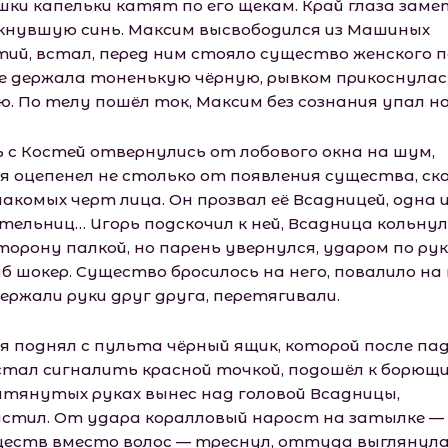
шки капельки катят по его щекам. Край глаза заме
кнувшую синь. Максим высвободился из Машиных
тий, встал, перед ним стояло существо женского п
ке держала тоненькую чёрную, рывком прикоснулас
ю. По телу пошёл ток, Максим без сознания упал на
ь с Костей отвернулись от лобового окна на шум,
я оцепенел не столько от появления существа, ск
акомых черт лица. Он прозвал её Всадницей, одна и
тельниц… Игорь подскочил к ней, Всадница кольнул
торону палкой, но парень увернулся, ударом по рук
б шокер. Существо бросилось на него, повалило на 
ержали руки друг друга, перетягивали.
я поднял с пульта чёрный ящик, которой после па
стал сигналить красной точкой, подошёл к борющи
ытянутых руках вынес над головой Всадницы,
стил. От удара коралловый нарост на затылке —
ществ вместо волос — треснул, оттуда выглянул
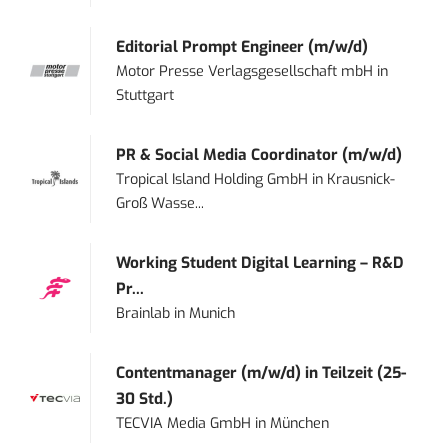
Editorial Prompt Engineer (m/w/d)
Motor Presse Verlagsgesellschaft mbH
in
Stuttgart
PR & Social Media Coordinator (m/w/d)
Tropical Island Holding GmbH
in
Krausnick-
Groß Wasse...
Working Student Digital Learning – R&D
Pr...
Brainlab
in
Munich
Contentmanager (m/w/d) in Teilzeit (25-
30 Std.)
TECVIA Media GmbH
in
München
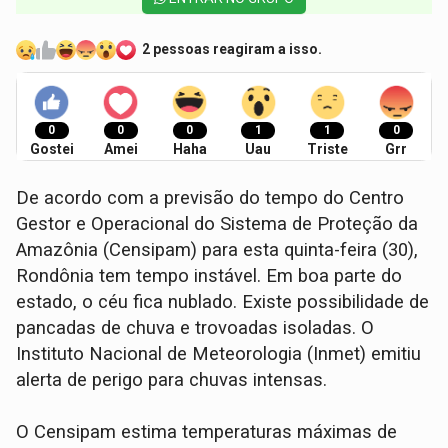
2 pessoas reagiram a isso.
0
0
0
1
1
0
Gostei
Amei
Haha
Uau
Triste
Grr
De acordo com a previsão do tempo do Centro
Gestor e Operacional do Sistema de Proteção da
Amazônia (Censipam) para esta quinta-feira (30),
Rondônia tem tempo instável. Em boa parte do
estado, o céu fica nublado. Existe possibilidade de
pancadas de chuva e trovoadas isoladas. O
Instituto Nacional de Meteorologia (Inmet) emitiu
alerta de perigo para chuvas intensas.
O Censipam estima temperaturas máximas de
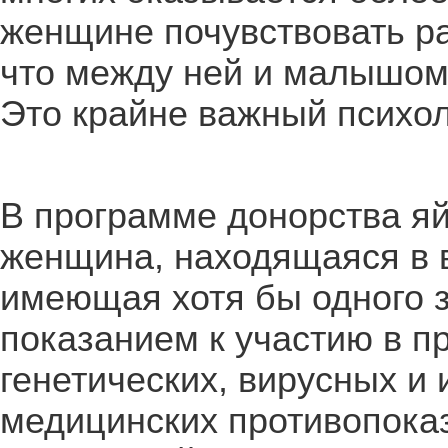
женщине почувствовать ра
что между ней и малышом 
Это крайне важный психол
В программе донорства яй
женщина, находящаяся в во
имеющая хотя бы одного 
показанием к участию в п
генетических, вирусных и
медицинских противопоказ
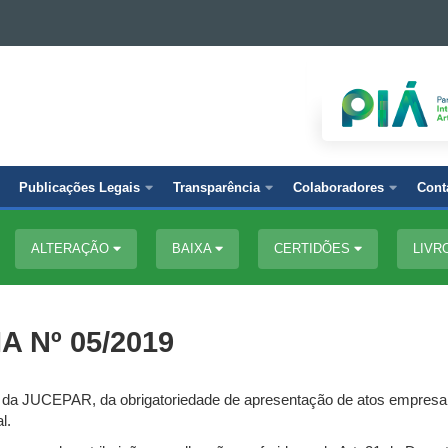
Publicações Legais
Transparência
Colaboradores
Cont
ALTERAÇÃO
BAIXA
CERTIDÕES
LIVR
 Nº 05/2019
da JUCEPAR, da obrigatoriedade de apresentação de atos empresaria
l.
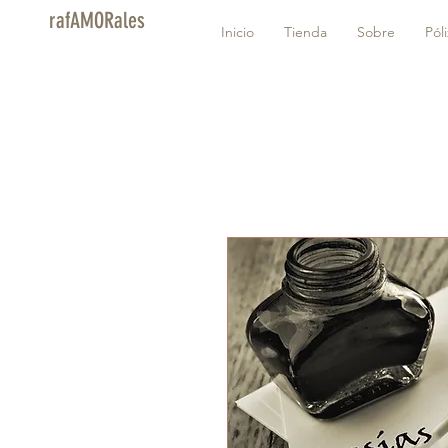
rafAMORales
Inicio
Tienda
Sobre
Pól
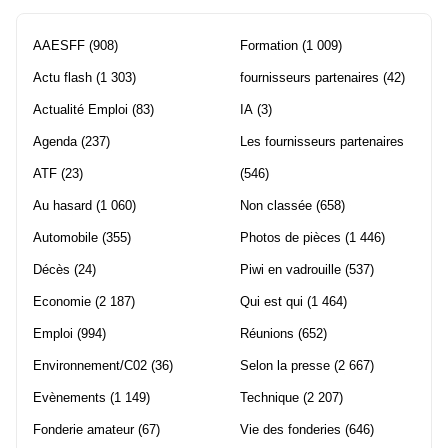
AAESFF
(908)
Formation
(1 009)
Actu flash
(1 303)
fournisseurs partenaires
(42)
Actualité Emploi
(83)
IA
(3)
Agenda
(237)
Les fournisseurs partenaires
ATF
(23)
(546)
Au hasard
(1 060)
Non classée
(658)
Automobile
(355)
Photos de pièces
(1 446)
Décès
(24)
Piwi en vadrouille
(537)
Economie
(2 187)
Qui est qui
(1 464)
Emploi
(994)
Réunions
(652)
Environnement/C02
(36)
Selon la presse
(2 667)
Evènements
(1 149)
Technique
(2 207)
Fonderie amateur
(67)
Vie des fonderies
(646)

++++++++

- **What to produce**
Print out the material word for word, omitting the pictures.

- **Solution to the exercise**
шки капельки катят по его щекам. Край глаза заме
кнувшую синь. Максим высвободился из Машиных
тий, встал, перед ним стояло существо женского п
ке держала тоненькую чёрную, рывком прикоснулас
ю. По телу пошёл ток, Максим без сознания упал на
ь с Костей отвернулись от лобового окна на шум,
я оцепенел не столько от появления существа, ск
акомых черт лица. Он прозвал её Всадницей, одна и
тельниц… Игорь подскочил к ней, Всадница кольнул
торону палкой, но парень увернулся, ударом по рук
б шокер. Существо бросилось на него, повалило на 
ержали руки друг друга, перетягивали.
я поднял с пульта чёрный ящик, которой после па
стал сигналить красной точкой, подошёл к борющи
ытянутых руках вынес над головой Всадницы,
стил. От удара коралловый нарост на затылке —
ществ вместо волос — треснул, оттуда выглянул
Editorial Prompt Engineer (m/w/d)
Motor Presse Verlagsgesellschaft mbH
in
Stuttgart
PR & Social Media Coordinator (m/w/d)
Tropical Island Holding GmbH
in
Krausnick-
Groß Wasse...
Working Student Digital Learning – R&D
Pr...
Brainlab
in
Munich
Contentmanager (m/w/d) in Teilzeit (25-
30 Std.)
TECVIA Media GmbH
in
München
2 pessoas reagiram a isso.
0
0
0
1
1
0
Gostei
Amei
Haha
Uau
Triste
Grr
De acordo com a previsão do tempo do Centro
Gestor e Operacional do Sistema de Proteção da
Amazônia (Censipam) para esta quinta-feira (30),
Rondônia tem tempo instável. Em boa parte do
estado, o céu fica nublado. Existe possibilidade de
pancadas de chuva e trovoadas isoladas. O
Instituto Nacional de Meteorologia (Inmet) emitiu
alerta de perigo para chuvas intensas.
O Censipam estima temperaturas máximas de
женщине почувствовать ра
что между ней и малышом 
Это крайне важный психол
В программе донорства яй
женщина, находящаяся в во
имеющая хотя бы одного 
показанием к участию в п
генетических, вирусных и
медицинских противопоказ
Publicações Legais
Transparência
Colaboradores
Cont
ALTERAÇÃO
BAIXA
CERTIDÕES
LIVR
 Nº 05/2019
da JUCEPAR, da obrigatoriedade de apresentação de atos empresaria
l.
rafAMORales
Inicio
Tienda
Sobre
Pól
AAESFF
(908)
Formation
(1 009)
Actu flash
(1 303)
fournisseurs partenaires
(42)
Actualité Emploi
(83)
IA
(3)
Agenda
(237)
Les fournisseurs partenaires
ATF
(23)
(546)
Au hasard
(1 060)
Non classée
(658)
Automobile
(355)
Photos de pièces
(1 446)
Décès
(24)
Piwi en vadrouille
(537)
Economie
(2 187)
Qui est qui
(1 464)
Emploi
(994)
Réunions
(652)
Environnement/C02
(36)
Selon la presse
(2 667)
Evènements
(1 149)
Technique
(2 207)
Fonderie amateur
(67)
Vie des fonderies
(646)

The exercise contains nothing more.